Disons-le derechef, tout ça sans tapage, loin de la sérénade des temps reculés par l'histoire où la moindre pose de première pierre suffisait à elle seule pour manier la dithyrambe au point de vous faire tomber en pâmoison. C'est ainsi qu'on eût une panoplie de Pose de premières pierres de chantiers jonchant campagnes et hameaux dont la suite ne dépassera malheureusement pas les confins des rêvasseries ubuesques accouchées dans la rhétorique stérile d'un pouvoir encombrant et envahissant. La boutade de "yinwè" pour montrer qu'on a le ciboulot venait corroborer la thèse du nombrilisme avec sa fumeuse pointe de mégalomanie pompeusement célébrés au sommet de l'État.

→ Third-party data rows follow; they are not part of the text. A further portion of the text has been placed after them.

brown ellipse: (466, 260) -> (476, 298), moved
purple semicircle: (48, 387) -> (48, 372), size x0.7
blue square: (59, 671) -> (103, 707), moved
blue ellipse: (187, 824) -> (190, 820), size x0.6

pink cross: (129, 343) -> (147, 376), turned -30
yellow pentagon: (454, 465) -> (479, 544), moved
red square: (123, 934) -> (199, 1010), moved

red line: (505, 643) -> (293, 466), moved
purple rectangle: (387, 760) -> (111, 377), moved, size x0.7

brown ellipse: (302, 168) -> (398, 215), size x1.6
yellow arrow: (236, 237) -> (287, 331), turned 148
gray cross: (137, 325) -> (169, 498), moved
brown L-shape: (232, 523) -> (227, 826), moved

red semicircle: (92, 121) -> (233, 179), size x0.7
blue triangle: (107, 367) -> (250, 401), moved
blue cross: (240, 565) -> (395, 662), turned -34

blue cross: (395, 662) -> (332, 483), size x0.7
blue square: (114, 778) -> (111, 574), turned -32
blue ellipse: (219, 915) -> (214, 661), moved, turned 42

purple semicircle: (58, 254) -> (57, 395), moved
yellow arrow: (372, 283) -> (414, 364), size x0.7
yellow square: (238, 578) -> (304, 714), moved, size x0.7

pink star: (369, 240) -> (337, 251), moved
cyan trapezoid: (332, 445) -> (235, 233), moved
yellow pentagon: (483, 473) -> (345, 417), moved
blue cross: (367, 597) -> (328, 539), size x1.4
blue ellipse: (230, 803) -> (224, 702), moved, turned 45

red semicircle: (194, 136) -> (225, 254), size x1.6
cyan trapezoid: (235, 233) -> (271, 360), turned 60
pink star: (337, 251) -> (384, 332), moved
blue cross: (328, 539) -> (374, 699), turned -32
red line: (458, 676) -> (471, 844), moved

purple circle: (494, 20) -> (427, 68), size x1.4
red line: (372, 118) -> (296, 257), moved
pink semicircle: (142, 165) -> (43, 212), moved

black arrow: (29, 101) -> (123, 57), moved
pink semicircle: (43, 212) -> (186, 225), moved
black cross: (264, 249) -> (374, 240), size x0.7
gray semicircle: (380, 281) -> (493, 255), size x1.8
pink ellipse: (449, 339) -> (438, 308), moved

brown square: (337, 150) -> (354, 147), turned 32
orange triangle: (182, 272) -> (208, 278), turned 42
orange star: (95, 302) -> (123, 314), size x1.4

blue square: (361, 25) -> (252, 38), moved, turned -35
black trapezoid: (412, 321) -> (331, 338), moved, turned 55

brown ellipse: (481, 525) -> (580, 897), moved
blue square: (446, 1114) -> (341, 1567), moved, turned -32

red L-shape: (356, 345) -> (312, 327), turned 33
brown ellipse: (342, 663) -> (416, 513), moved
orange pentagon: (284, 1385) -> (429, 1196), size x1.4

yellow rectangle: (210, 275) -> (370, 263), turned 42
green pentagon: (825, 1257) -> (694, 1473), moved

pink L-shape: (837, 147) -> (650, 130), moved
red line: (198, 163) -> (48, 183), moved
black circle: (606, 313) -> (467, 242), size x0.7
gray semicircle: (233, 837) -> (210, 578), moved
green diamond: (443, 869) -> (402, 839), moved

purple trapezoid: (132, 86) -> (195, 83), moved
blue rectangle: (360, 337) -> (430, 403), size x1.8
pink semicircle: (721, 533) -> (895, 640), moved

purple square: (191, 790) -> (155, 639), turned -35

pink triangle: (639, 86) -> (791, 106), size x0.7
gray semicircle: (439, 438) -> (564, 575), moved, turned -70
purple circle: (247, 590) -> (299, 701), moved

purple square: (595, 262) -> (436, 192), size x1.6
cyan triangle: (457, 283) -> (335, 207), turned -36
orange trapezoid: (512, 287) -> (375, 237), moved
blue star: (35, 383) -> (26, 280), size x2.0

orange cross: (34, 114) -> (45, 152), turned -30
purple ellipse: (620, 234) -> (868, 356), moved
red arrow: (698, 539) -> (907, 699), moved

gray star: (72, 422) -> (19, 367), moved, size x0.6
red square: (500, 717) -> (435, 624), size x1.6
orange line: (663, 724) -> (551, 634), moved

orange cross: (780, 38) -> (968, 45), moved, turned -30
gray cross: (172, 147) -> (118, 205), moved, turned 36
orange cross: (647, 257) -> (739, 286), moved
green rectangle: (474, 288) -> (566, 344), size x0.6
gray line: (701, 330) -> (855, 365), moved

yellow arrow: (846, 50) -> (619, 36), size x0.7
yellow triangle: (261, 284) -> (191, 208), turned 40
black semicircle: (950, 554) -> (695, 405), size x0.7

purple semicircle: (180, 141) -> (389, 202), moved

La "rupture" ne veut pas s'accommoder de ces élucubrations mélodramatiques qui ont maculé la gouvernance du prince d'hier. Elle a passé un coup de chiffon sur l'ardoise, replié les rétroviseurs. Elle préfère la méthode plus opératoire de l'efficacité dans la discrétion. Le fameux "bondinini", dérivé de la locution " je vais bondir " déboulée par le roi en courroux, véritable pathologie de l'histoire, a laissé place à un discours beaucoup plus raisonné, pondéré, persuasif et apaisant dans la parole présidentielle.


Mais, l'opposition retranchée dans sa bulle ne peut que voir par le petit bout de sa lorgnette hiératique.
2019 approche avec les législatives. Et la "rupture" est en passe de s'offrir le scalp de la majorité parlementaire. Son efficacité dans la discrétion et l'autorité charismatique du chef de l'État, son guide inspirateur, fonctionnent ici comme des éléments facilitateurs.